Latest News on IRS Staffing Struggles
As the expat tax deadline of June 15 approaches, the IRS has acknowledged that it continues to struggle keeping up the pace for processing returns, answering calls, and otherwise corresponding with taxpayers.
As with many other tax firms, our clients (and our staff, for that matter) have voiced their frustrations in this regard, as the taxpayer community awaits government action to better fund the IRS so it can better serve its citizens, especially those living outside the United States trying their best to stay in compliance while living abroad.
IRS Tax Return Processing Struggles
In a recent report to Congress, the IRS pleaded for funding to hire much-needed additional staff. Budget cuts and COVID challenges have shrunk IRS’s staffing to less than 80,000 people—the same level it was several decades ago.
In the report, the IRS acknowledged that more than 3 million tax returns are still being processed from last tax season (2021).

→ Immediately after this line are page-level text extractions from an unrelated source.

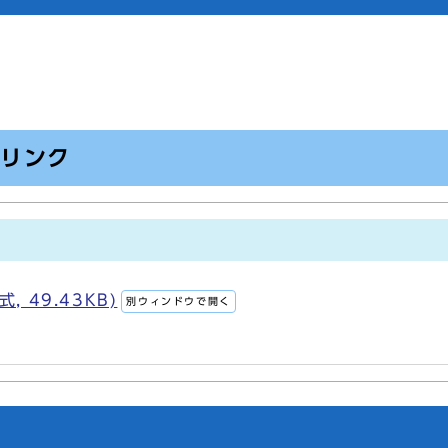
のリンク
 49.43KB)
別ウィンドウで開く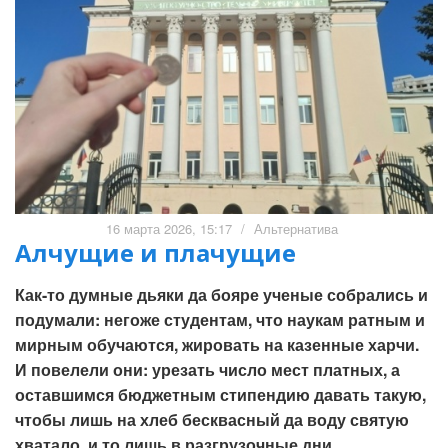
16 марта 2026, 15:17
/
Альтернатива
Алчущие и плачущие
Как-то думные дьяки да бояре ученые собрались и
подумали: негоже студентам, что наукам ратным и
мирным обучаются, жировать на казенные харчи.
И повелели они: урезать число мест платных, а
оставшимся бюджетным стипендию давать такую,
чтобы лишь на хлеб бесквасный да воду святую
хватало, и то лишь в разгрузочные дни.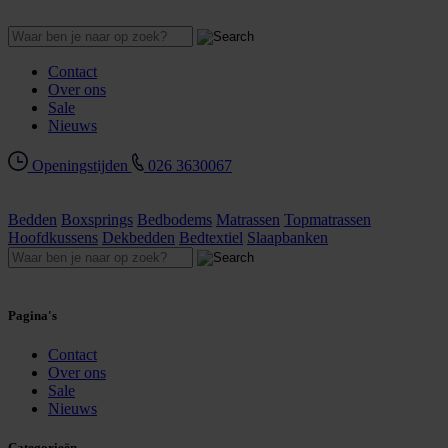
Contact
Over ons
Sale
Nieuws
Openingstijden
026 3630067
Bedden
Boxsprings
Bedbodems
Matrassen
Topmatrassen
Hoofdkussens
Dekbedden
Bedtextiel
Slaapbanken
Pagina's
Contact
Over ons
Sale
Nieuws
Categorieën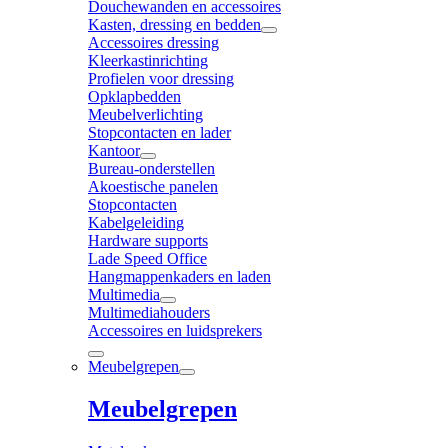
Douchewanden en accessoires
Kasten, dressing en bedden
Accessoires dressing
Kleerkastinrichting
Profielen voor dressing
Opklapbedden
Meubelverlichting
Stopcontacten en lader
Kantoor
Bureau-onderstellen
Akoestische panelen
Stopcontacten
Kabelgeleiding
Hardware supports
Lade Speed Office
Hangmappenkaders en laden
Multimedia
Multimediahouders
Accessoires en luidsprekers
Meubelgrepen
Meubelgrepen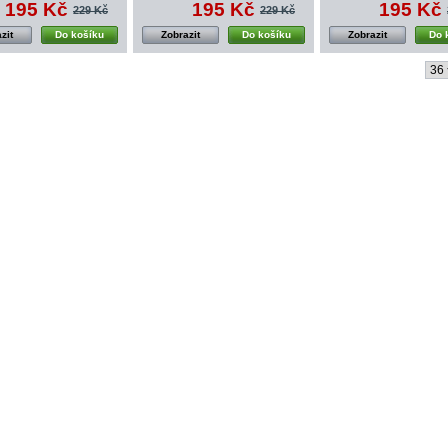
195 Kč
195 Kč
195 Kč
229 Kč
229 Kč
zit
Do košíku
Zobrazit
Do košíku
Zobrazit
Do 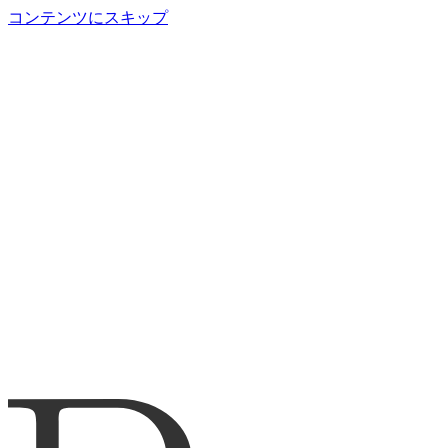
コンテンツにスキップ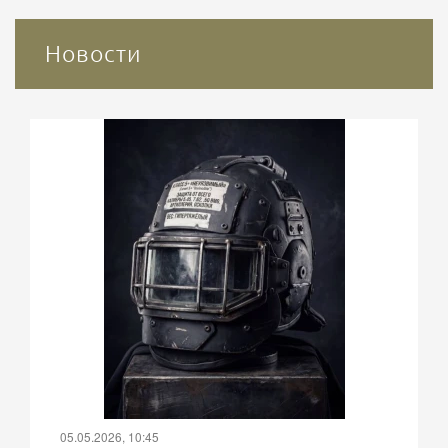
Новости
05.05.2026, 10:45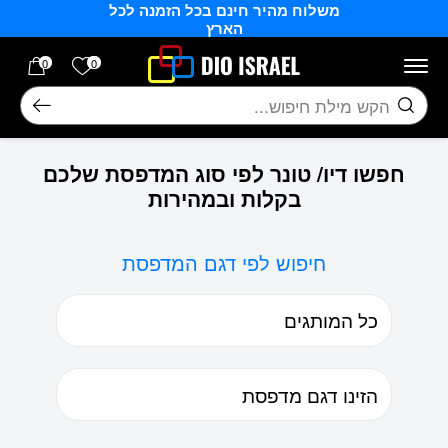
משלוח מהיר חינם בכל הזמנה לכל
בחזרה למעלה
Skip to Content
הארץ
הרשימה של
0
0
חיפוש
חפשו דיו/ טונר לפי סוג המדפסת שלכם
בקלות ובמהירות
חיפוש לפי דגם המדפסת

IRS Communication Struggles
In terms of receiving phone calls, the IRS acknowledged that only about 20% of callers have been getting through to live IRS agents during the first months of this year. Average hold times generally range anywhere between 30 and 40 minutes.
Additionally, in many cases, mail correspondence continues to be the required method for taxpayer communication with the IRS. For example, taxpayers must mail correspondence to the IRS when addressing certain tax account issues, such as responding to an IRS penalty notice or informational letter.
The IRS noted that in late December 2021, about 5 million pieces of correspondence were still being processed, and over half a million pieces of mail had not yet been opened as of March of this year.
Recommendations for Expat Tax Filing
For all the above reasons, we recommend filing electronically, if possible, which cuts out the human processing aspect, allowing for a quicker processing of your return and issuing of a refund, if relevant.
It’s of course essential to file an accurate and timely return, so as not to trigger notices or letters, which given the understaffing at the IRS, can often take many months to resolve.